What is dhSegment?
It is a generic approach for Historical Document Processing. It relies on a Convolutional Neural Network to do the heavy lifting of predicting pixelwise characteristics. Then simple image processing operations are provided to extract the components of interest (boxes, polygons, lines, masks, …)
It was originally created by Benoit Seguin and Sofia Ares Oliveira at the Digital Humanities Laboratory (DHLAB) at EPFL for the needs of the Venice Time Machine.
A few key facts:
-
You only need to provide a list of images with annotated masks, which can easily be created with an image editing software (Gimp, Photoshop). You only need to draw the elements you care about!
-
Allows to classify each pixel across multiple classes, with the possibility of assigning multiple labels per pixel.
-
On-the-fly data augmentation, and efficient batching of batches.
-
Leverages a state-of-the-art pre-trained network (Resnet50) to lower the need for training data and improve generalization.
-
Monitor training on Tensorboard very easily.
-
A list of simple image processing operations are already implemented such that the post-processing steps only take a couple of lines.
What sort of training data do I need?
Each training sample consists in an image of a document and its corresponding parts to be predicted.

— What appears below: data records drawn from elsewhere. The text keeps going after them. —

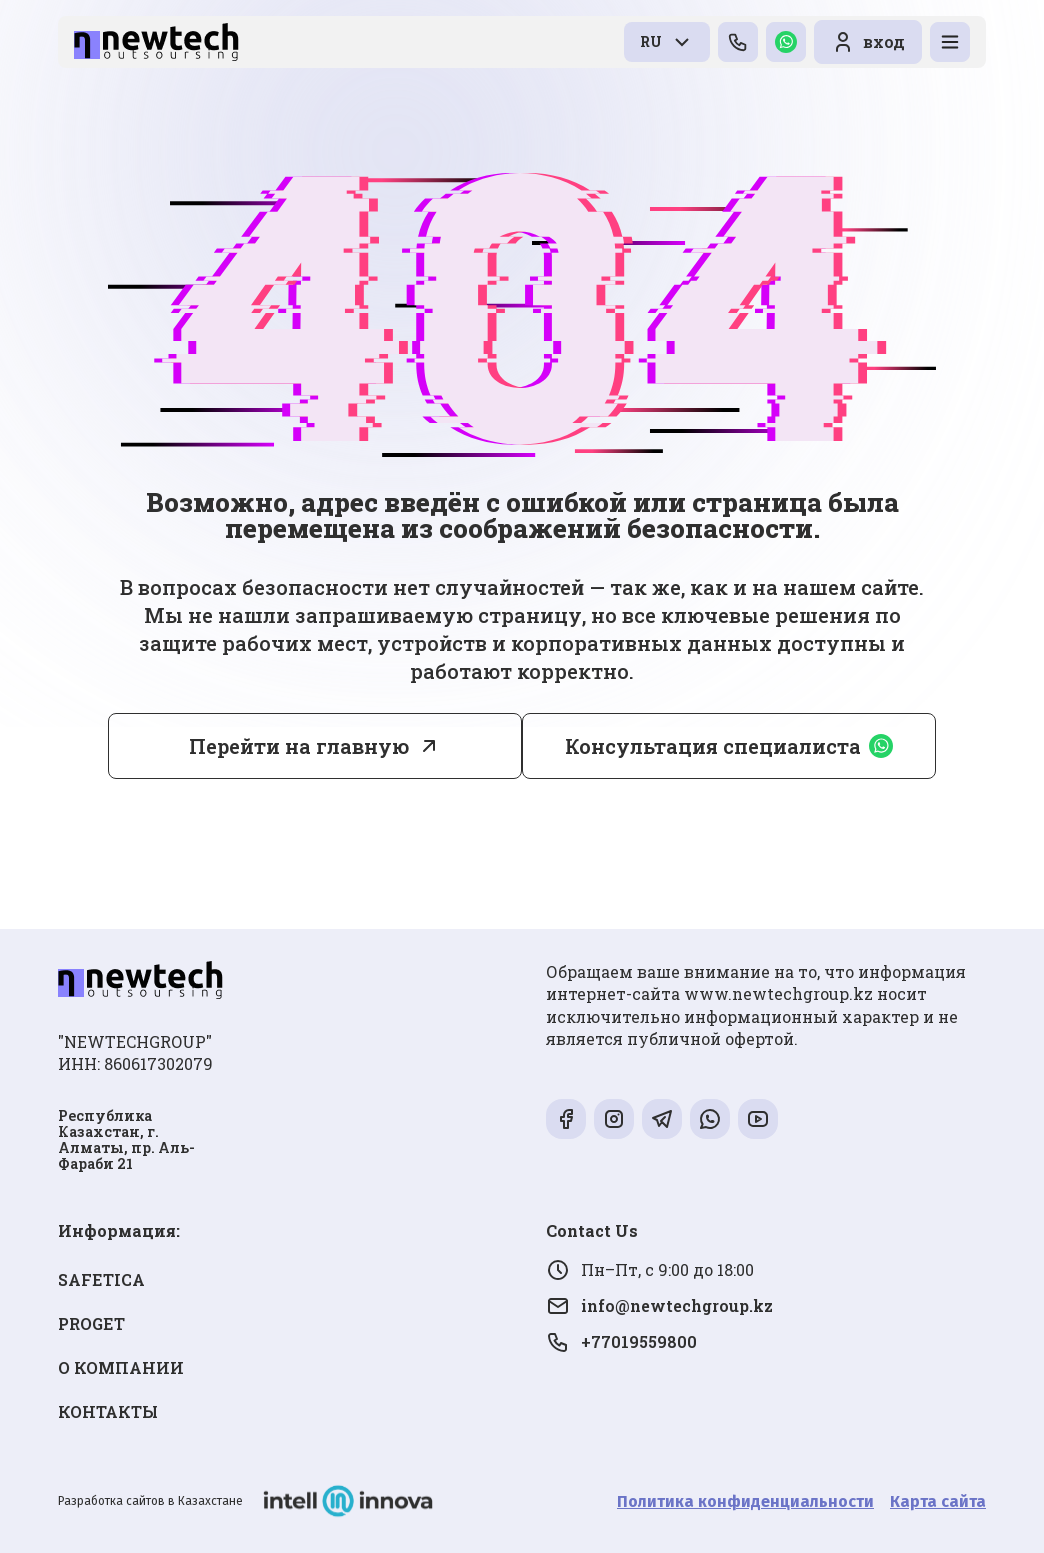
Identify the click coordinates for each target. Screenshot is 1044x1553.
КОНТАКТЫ (108, 1411)
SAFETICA (101, 1279)
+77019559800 (621, 1342)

Additionally, a text file encoding the RGB values of the classes needs to be provided. In this case if we want the classes ‘background’, ‘document’ and ‘photograph’ to be respectively classes 0, 1, and 2 we need to encode their color line-by-line:
0 255 0
255 0 0
0 0 255
Use cases
Page Segmentation
Dataset : READ-BAD [2] annotated by [1].
Layout Analysis
Dataset : DIVA-HisDB [3].
Ornament Extraction
Dataset : BCU collection.
Line Detection
Dataset : READ-BAD [2].
Document Segmentation
Dataset : Photo-collection from the Cini Foundation.
Tensorboard Integration
References
If you want to cite this work, please cite it as :
S. Ares Oliveira, B.Seguin, and F. Kaplan, “dhSegment: A generic deep-learning approach for document segmentation,” in Frontiers in Handwriting Recognition (ICFHR), 2018 16th International Conference on, pp. 7-12, IEEE, 2018.
Dataset references :
[1] C. Tensmeyer, B. Davis, C. Wigington, I. Lee, and B. Barrett, “Pagenet: Page boundary extraction in historical handwritten documents,” in Proceedings of the 4th International Workshop on Historical Document Imaging and Processing, pp. 59–64, ACM, 2017.
[2] T. Grüning, R. Labahn, M. Diem, F. Kleber, and S. Fiel, “Read-bad: A new dataset and evaluation scheme for baseline detection in archival documents,” in 2018 13th IAPR International Workshop on Document Analysis Systems (DAS), pp. 351–356, IEEE, 2018.
[3] F. Simistira, M. Seuret, N. Eichenberger, A. Garz, M. Liwicki, and R. Ingold, “DIVA-HisDB: A precisely annotated large dataset of challenging medieval manuscripts,” in Frontiers in Handwriting Recognition (ICFHR), 2016 15th International Conference on, pp. 471–476, IEEE, 2016.